▶ THE RECORDS:
• • • •

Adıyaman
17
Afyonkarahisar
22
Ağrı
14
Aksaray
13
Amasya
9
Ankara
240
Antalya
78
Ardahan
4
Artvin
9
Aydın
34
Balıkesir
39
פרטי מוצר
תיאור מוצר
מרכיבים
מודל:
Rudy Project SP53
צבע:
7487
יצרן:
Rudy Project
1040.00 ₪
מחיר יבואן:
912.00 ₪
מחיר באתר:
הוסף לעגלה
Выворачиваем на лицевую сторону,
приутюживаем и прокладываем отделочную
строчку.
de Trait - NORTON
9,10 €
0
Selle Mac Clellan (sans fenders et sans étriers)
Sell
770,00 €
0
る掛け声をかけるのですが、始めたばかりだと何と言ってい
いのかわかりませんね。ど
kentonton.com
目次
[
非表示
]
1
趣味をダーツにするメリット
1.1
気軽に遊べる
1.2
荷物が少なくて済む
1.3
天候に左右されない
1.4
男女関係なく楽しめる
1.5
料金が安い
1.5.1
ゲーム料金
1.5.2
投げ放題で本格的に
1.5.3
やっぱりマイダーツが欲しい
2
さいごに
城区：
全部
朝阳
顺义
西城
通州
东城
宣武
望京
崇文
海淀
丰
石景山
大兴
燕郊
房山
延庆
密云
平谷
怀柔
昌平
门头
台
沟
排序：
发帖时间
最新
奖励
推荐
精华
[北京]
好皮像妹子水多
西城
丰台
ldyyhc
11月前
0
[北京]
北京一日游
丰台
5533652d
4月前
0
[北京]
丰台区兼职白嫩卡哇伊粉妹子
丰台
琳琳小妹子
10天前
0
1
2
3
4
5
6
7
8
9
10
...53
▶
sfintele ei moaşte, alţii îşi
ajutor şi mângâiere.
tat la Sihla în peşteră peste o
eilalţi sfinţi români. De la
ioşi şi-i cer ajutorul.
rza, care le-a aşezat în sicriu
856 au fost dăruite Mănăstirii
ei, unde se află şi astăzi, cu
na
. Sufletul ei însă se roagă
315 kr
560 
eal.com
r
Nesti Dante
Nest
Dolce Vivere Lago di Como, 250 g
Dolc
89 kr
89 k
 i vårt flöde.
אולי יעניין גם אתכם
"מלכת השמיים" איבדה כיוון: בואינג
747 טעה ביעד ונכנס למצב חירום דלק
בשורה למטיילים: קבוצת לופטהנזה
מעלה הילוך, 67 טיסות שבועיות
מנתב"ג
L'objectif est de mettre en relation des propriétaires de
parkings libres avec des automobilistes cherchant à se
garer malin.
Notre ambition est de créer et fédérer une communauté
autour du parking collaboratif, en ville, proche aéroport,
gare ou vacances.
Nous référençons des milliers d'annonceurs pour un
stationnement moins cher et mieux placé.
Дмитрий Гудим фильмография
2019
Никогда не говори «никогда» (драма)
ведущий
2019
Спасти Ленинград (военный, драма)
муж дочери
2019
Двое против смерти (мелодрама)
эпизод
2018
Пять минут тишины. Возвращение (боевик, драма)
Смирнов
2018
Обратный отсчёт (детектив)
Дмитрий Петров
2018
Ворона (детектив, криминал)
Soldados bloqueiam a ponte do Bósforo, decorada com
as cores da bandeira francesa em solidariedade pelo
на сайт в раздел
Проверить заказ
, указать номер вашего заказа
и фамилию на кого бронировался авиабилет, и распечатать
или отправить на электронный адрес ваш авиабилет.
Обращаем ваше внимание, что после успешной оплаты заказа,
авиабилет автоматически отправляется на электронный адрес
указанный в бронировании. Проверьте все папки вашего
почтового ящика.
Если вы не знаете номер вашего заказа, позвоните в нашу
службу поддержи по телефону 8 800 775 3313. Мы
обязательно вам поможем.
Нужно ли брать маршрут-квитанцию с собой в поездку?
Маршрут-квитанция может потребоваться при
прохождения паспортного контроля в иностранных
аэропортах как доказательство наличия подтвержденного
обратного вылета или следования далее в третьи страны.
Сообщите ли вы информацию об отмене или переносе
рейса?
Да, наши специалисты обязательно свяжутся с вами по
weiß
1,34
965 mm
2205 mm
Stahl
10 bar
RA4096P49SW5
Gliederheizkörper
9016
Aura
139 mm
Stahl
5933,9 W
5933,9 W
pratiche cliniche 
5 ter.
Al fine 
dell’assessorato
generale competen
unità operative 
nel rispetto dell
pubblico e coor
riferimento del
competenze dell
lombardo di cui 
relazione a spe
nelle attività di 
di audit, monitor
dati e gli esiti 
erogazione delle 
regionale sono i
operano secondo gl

• • • •

▶ WHAT THE TASK ASKS:
Tally the lines of the listing that include "номер". Nothing but the resulting number should be returned.

▶ FINAL ANSWER:
2